Cinque anni di menzogne. Bush ha voluto la guerra contro l'Iraq sulla base di una bugia (la presenza di armi di distruzione di massa) e continua a celare la sconfitta dietro infondati presunti successi. La realtà viene nascosta dietro un muro di falsità. Ieri, nel quinto anniversario dall'inizio della guerra, Bush ha parlato di «una grande vittoria nella guerra contro il terrorismo». Peccato che anche la Cia abbia negato l'esistenza di legami di Saddam con al Qaeda, mentre ora invece il terrorismo dilaga in Iraq. Gli unici in grado di sconfiggere il terrorismo sono gli ex militari di Saddam, quei gruppi che Petraeus ha finanziato e armato contro al Qaeda. Un matrimonio di convenienza: i terroristi erano diventati un alleato scomodo e impopolari (con i massacri indiscriminati di iracheni) per la guerriglia. Ma la separazione potrebbe essere imminente e il generale allora si troverà di fronte un nemico più forte: Petraeus non ha avvicinato la pace, anzi l'ha allontanata. Ma Bush non vuole ammetterlo.
La temporanea tregua a Baghdad è stata imposta dai gruppi sunniti sahwa ma non durerà a lungo. Anzi. Gli attentati suicidi degli ultimi giorni hanno fatto ripiombare il paese nella paura. La novità è l'utilizzo di donne kamikaze, l'unica uguaglianza riconosciuta alle irachene che hanno perso diritti e dignità. Succede sempre più spesso che le mogli di sequestrati siano costrette a subire stupri ripetuti in cambio della promessa di rivedere vivo il marito. Che magari poi le abbandonerà perché hanno perso l'onore.
Le vittime aumentano, soprattutto tra i civili. Quante sono le vittime irachene? Le cifre sono le più disparate vanno da 100.000 a un milione. Nessuno conta i morti. L'unica lezione imparata dal Vietnam: se i morti non si contano non esistono. Negli Usa non si possono vedere nemmeno le bare che arrivano da Baghdad. E se non si vedono le bare anche i cadaveri diventano invisibili.

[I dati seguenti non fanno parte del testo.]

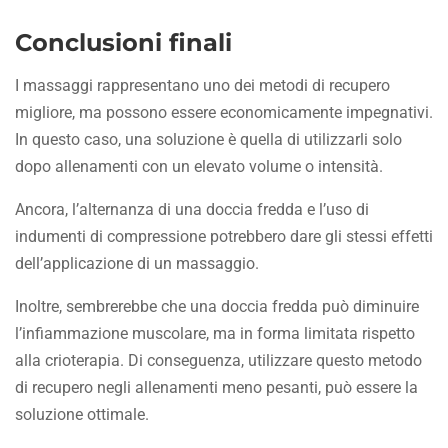
Conclusioni finali
I massaggi rappresentano uno dei metodi di recupero
migliore, ma possono essere economicamente impegnativi.
In questo caso, una soluzione è quella di utilizzarli solo
dopo allenamenti con un elevato volume o intensità.
Ancora, l’alternanza di una doccia fredda e l’uso di
indumenti di compressione potrebbero dare gli stessi effetti
dell’applicazione di un massaggio.
Inoltre, sembrerebbe che una doccia fredda può diminuire
l’infiammazione muscolare, ma in forma limitata rispetto
alla crioterapia. Di conseguenza, utilizzare questo metodo
di recupero negli allenamenti meno pesanti, può essere la
soluzione ottimale.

Ma chi si è illuso che Baghdad era cambiata e valeva la pena rientrare ha trovato una città spettrale: i lastroni di cemento che non proteggono più solo la zona verde ma separano quartieri etnicamente ripuliti non servono a dare sicurezza. La gente è terrorizzata: nessuno osa più esprimersi di fronte a un estraneo, nemmeno iracheno, per paura che appartenga a qualche partito o alle milizie che tengono in ostaggio la popolazione. Parlare inglese comporta immediatamente il sospetto di essere in contatto con stranieri, ovvero di essere collaborazionisti. I giornalisti Baghdad vivono nella zona verde oppure asserragliati nell'hotel Hamra, completamente bunkerizzato, dopo essere stato obiettivo di un attacco: l'hotel è pieno ma nessuno sosta più come in passato ai lati della piscina, protetta da alti muri di cinta. I giornalisti girano superscortati e non si fermano mai più di 15 minuti in un posto. Mai una guerra era stata così oscurata prima. E come potrebbe essere diversamente? Una guerra e una occupazione basata sulle menzogne non può tollerare l'informazione, soprattutto se indipendente.